Mauro Borges, um militar na defesa da Constituição

Mauro Borges, um militar na defesa da Constituição
Mauro Borges, um militar na defesa da Constituição

O então governador de Goiás fortificou o Palácio das Esmeraldas e integrou a Cadeia da Legalidade.

Por Nubia Silveira*

Governador de Goiás, em 1961, o tenente-coronel do Exército Mauro Borges havia apoiado o marechal Teixeira Lott, adversário de Jânio Quadros, nas eleições presidenciais de 1960. Acabou, no entanto, tendo um bom relacionamento com Jânio, nos seus sete meses de governo. E quando o presidente renunciou, Mauro Borges uniu-se ao gaúcho Leonel Brizola, na defesa da Constituição e da posse do vice-presidente João Goulart, cujo partido, o PTB, era aliado do PSD, de Borges. Pela proximidade com Brasília, o estado de Goiás era estratégico na luta pela resistência constitucional.

Mauro Borges, como Brizola, usava a Cadeia da Legalidade para se pronunciar contra a tentativa de golpe dos ministros militares. Ele falava pelos microfones da Rádio Brasil Central, a primeira a integrar-se à Rádio Guaíba, que funcionava nos porões do Palácio Piratini. Além disso, muitos goianos se alistaram voluntariamente para defender a posse de Jango. O Palácio das Esmeraldas, a exemplo do Piratini, foi transformado numa espécie de quartel-general do movimento.

Filho de Pedro Ludovico Teixeira, interventor de Goiás, de 1935 a 1937, e fundador de Goiânia, Mauro Borges acabou cassado em 1964, mesmo tendo sido favorável ao golpe. Ele rompera com João Goulart em maio de 1963. Voltou à política como senador, em 1982, e deputado federal, em 1991. Esteve ligado a Brizola também na formação da Frente Nacional de Libertação (FNL), criada em 1961, logo após a posse de Jango. A FNL tinha entre seus objetivos a reforma agrária, a nacionalização de empresas estrangeiras e o controle de remessa de lucros ao exterior.
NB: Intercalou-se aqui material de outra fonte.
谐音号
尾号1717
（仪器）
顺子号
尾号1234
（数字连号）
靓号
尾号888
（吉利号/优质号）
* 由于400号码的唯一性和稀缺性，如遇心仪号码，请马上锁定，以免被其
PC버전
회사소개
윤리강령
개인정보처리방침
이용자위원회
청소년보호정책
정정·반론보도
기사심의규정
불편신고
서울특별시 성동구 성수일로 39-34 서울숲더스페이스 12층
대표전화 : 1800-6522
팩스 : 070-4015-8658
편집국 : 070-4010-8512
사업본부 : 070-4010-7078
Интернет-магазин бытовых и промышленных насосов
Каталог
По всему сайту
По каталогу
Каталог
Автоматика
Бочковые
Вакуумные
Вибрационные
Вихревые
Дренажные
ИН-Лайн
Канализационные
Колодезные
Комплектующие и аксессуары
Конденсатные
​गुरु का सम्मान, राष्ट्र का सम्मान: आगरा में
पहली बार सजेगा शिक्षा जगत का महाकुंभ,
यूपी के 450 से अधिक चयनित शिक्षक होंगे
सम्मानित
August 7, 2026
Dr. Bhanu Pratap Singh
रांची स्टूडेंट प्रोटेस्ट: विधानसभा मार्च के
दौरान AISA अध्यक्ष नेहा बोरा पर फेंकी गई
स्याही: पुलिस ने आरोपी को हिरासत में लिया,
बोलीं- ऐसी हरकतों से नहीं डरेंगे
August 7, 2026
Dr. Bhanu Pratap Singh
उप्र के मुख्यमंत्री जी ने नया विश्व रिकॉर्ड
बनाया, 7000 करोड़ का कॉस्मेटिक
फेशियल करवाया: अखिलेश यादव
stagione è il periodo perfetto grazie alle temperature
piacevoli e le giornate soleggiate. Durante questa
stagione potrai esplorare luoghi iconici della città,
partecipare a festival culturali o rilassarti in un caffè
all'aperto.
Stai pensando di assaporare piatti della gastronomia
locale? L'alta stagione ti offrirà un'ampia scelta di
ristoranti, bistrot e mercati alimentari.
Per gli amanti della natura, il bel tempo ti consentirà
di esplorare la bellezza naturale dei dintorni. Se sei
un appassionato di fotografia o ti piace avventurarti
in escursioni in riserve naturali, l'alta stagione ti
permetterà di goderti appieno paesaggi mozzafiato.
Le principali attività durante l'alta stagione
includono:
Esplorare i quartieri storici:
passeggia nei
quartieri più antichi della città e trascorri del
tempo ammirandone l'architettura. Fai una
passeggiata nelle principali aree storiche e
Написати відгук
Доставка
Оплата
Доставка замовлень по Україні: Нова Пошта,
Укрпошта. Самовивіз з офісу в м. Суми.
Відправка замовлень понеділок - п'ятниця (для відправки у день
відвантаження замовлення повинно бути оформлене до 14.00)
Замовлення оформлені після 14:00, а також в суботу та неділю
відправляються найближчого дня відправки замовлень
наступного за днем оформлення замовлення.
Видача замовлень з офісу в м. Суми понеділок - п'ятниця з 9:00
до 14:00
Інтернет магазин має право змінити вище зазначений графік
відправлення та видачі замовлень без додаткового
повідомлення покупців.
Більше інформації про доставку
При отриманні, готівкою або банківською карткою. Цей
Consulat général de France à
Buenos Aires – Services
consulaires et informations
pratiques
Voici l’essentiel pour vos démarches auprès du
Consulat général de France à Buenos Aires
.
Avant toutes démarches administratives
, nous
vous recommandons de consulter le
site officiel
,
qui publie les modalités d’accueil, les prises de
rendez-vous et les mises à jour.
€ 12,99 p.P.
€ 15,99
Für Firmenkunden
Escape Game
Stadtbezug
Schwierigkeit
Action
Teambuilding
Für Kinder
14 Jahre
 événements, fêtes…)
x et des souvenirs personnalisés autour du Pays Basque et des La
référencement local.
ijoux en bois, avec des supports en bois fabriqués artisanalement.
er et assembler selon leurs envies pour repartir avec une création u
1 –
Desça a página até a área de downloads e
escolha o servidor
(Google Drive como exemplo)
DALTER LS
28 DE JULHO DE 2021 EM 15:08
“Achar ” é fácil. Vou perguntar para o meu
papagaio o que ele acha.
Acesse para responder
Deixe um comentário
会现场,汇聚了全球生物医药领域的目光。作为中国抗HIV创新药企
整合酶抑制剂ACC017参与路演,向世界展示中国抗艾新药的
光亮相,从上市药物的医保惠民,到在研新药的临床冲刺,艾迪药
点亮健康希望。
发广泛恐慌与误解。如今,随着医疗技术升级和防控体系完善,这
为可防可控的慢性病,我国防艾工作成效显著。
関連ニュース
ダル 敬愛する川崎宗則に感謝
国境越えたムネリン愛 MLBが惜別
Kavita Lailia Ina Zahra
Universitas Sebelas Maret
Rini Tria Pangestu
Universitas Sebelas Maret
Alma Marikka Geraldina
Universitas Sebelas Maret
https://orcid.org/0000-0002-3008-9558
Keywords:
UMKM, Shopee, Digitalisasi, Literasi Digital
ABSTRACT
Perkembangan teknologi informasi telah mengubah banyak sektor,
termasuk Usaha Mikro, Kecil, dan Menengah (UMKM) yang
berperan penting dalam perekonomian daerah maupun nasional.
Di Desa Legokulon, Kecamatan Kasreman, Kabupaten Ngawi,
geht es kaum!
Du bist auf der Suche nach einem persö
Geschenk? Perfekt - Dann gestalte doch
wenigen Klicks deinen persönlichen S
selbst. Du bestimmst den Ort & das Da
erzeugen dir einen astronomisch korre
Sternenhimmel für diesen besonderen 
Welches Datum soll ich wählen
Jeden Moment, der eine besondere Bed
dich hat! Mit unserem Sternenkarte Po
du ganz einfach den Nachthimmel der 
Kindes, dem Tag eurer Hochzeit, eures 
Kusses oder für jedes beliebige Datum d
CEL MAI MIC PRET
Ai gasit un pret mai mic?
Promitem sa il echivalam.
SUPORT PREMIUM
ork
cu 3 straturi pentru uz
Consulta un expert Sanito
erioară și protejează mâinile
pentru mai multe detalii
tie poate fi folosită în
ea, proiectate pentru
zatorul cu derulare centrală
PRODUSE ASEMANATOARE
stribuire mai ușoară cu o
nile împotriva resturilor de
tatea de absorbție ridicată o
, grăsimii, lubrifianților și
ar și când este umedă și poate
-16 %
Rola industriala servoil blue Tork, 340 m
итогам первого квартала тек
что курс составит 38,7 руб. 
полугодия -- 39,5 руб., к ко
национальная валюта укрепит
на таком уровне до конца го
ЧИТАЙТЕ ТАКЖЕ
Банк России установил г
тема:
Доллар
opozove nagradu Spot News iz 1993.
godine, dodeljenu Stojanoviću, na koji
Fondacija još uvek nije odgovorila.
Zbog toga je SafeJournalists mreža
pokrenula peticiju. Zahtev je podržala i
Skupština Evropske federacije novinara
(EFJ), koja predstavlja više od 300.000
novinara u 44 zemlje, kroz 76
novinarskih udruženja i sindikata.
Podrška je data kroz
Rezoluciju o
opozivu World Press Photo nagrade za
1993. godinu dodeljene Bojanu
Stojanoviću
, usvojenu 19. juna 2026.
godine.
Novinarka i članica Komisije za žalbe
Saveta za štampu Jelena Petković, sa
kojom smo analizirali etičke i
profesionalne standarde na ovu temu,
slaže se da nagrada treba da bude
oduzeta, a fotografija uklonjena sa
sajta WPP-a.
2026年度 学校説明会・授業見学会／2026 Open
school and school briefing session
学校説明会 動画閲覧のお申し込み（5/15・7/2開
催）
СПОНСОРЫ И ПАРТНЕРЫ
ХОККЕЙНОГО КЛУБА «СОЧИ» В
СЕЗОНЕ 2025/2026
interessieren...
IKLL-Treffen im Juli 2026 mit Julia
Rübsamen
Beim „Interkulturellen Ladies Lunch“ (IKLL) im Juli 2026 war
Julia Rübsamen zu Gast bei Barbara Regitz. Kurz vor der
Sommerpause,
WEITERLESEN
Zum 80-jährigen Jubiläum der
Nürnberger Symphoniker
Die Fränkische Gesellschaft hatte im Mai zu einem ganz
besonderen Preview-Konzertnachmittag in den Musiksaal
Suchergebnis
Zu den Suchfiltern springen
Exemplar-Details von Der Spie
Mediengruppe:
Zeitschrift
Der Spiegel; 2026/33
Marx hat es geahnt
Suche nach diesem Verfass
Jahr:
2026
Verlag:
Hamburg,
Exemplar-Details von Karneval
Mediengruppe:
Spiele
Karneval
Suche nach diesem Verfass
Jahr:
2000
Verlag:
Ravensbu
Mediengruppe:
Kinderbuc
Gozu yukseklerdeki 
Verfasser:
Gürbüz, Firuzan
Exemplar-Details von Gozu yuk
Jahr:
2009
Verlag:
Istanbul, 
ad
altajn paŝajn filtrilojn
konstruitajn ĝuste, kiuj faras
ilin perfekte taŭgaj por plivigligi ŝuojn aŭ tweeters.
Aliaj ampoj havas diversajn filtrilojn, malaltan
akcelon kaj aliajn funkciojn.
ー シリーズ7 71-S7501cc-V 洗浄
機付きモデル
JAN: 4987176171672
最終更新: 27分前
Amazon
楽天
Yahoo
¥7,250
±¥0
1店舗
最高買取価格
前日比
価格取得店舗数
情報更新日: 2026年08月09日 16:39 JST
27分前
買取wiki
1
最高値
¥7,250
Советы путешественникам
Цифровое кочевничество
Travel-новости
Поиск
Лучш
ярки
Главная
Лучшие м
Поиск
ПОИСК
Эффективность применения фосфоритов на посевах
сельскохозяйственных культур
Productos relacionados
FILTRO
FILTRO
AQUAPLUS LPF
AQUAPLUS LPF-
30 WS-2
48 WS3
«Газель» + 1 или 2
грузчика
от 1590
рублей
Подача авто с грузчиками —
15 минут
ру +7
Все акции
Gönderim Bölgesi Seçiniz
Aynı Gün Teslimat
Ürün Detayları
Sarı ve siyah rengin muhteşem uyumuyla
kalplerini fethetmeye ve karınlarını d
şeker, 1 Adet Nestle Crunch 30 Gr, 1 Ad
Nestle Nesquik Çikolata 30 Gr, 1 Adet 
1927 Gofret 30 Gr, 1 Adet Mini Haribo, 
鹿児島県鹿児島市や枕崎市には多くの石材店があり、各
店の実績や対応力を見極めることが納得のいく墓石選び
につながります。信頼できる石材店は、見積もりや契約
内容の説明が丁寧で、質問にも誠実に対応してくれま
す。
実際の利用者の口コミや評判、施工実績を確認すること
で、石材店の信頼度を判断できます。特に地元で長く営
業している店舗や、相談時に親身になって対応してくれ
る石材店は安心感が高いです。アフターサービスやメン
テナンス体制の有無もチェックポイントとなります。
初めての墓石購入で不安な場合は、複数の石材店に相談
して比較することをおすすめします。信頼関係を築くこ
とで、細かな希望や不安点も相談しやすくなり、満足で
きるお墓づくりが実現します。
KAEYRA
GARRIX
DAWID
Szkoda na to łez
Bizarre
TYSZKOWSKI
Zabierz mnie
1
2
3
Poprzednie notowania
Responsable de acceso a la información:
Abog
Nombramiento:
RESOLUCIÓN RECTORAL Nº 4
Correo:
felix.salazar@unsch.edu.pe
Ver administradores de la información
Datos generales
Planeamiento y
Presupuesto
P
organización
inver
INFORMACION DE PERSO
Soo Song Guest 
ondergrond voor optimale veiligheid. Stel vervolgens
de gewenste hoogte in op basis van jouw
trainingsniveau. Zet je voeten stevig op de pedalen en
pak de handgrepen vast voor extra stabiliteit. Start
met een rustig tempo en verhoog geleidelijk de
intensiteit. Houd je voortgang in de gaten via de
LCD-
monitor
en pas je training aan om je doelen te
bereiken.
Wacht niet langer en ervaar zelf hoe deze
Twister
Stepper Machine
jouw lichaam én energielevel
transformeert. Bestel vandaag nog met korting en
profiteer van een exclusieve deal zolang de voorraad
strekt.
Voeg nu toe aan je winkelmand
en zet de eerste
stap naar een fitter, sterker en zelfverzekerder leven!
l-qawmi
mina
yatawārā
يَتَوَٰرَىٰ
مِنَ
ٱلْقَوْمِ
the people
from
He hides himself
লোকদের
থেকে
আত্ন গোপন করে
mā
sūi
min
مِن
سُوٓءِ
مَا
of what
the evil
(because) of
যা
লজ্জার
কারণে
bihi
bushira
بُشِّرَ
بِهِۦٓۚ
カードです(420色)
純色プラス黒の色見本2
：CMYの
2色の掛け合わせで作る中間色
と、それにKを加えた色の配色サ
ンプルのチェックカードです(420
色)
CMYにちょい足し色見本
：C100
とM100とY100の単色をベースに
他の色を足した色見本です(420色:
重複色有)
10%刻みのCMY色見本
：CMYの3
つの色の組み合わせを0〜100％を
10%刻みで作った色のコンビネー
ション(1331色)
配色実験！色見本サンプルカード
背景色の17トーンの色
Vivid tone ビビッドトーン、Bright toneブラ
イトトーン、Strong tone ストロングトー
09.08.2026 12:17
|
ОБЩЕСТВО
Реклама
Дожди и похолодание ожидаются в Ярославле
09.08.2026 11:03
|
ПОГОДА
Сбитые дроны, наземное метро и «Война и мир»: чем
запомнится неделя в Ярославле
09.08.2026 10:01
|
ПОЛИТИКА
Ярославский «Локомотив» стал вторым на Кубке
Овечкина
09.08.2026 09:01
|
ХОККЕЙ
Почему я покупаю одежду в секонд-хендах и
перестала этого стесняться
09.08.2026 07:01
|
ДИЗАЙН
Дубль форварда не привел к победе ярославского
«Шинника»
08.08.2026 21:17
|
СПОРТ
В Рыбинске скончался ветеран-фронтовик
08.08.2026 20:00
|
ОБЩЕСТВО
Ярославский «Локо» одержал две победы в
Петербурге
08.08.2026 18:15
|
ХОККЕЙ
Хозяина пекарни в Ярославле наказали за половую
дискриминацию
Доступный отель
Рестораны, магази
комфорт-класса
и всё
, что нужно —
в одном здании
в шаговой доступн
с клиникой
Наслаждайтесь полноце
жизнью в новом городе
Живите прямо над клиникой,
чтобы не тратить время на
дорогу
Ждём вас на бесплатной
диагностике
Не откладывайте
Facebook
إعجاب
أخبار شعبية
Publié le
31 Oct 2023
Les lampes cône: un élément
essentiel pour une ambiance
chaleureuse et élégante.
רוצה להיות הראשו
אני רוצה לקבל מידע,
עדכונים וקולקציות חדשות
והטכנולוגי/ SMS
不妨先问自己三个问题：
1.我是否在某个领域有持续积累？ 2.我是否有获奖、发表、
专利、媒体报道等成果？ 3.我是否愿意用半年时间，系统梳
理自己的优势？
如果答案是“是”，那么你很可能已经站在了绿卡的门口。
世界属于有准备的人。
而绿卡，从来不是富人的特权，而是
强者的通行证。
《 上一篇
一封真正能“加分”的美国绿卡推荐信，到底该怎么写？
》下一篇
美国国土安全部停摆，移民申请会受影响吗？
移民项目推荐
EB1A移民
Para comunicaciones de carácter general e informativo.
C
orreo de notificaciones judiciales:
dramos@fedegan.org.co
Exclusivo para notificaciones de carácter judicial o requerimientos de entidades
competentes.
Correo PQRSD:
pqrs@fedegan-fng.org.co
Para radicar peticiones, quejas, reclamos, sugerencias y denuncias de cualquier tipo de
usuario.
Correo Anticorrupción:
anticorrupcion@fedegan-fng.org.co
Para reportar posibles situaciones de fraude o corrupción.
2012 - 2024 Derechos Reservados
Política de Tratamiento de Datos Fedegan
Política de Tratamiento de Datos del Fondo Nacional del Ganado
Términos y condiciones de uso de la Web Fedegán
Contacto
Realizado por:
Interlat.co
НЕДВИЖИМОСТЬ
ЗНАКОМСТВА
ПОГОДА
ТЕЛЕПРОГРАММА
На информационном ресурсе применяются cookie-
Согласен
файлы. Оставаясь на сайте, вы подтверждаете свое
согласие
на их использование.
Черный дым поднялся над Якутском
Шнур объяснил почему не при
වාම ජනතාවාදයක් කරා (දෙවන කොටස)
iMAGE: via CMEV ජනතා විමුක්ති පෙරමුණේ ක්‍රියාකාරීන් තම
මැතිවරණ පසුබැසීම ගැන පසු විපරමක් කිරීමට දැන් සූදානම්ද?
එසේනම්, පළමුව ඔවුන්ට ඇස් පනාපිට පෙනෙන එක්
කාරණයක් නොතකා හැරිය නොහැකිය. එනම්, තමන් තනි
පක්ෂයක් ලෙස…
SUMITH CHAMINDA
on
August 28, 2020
A participação de Mauro Borges na Legalidade foi contada por sua nora e chefe de gabinete no Senado e na Câmara Federal, por 12 anos. Maria Dulce Loyola Teixeira, casada com Ubiratan Estivallet Texeira, filho do ex-governador, escreveu – “após muita pesquisa e dificuldade de encontrar dados” — Mauro Borges e a Crise Político-Militar de 1961 em Goiás – Movimento da Legalidade, publicado em 1994. “Contei com o apoio e orientação de Mauro Borges”, esclarece a administradora aposentada e autora do blog Família Pioneiras de Goiás. Maria Dulce respondeu por e-mail as perguntas do Sul21.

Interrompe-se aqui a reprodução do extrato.